2.5.1 epiGBS data processing and filtering
We used the pipeline provided by 71 with a bug-fix modification (https://github.com/MWSchmid/epiGBS_Nov_2017_fixed) to process the sequencing files (sensu 74). First, we created a de novo reference from the demultiplexed and quality trimmed sequencing reads. We mapped the reads to the de novoreference and performed strand-specific nucleotide (single nucleotide polymorphisms, SNPs) and methylation (single methylation polymorphisms, SMPs) variant calling. We filtered the resulting SNP and SMP files as follows: i) we initially removed SNPs and SMPs without a minimum coverage of 3 (i.e. 3 sequencing reads mapping to each locus) and a maximum coverage equal to the 99th percentile of the read coverage distribution, in at least one replicate sample per group ii) we removed samples lacking more than 20% of the SNPs or more than 25% of the SMPs; and iii) after removing these samples from the experimental design, we used the original SNP and SMP dataset and removed SNPs and SMPs without a minimum coverage of 10 and a maximum coverage equal to the 99th percentile of the read coverage distribution in at least one replicate sample per group.
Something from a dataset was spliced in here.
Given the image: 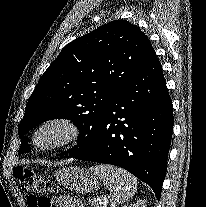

The unfiltered datasets resulting from the epiGBS pipeline consisted of 279,103 SNPs and 22.3 million SMPs across all 35 samples. The first and less strict filtering step resulted in 58,773 SNPs and 290,547 SMPs. During the second step we removed 5 samples with low SNP and SMP coverage which, in general, had a low number of sequencing reads after demultiplexing and quality trimming (Table S1). The last and stricter filtering resulted in 52,513 SNPs and 239,728 SMPs across 30 samples comprising 2-3 replicates per group (Table S1).
We created a final SMP working dataset by removing: i) SMPs with any missing values across all 30 samples to obtain a complete SMP matrix (we discarded 196,039 SMPs); ii) SMPs called on the same cytosine as a SNP (we removed 324 positions); and iii) monomorphic SMPs, i.e. SMPs with a methylation frequency ≤ 5% and ≥ 95% across 95% (i.e. n=28) of the samples. We calculated the methylation level at each SMP in each individual sample as the number of reads mapping to one position with methylation divided by the total number of reads mapping to that position. The final matrix, containing only polymorphic SMPs, consisted of 3,769 cytosines across 30 samples. Similarly, we removed SNPs with any missing values across all 30 samples; the final SNP working dataset consisted of 23,252 SNPs.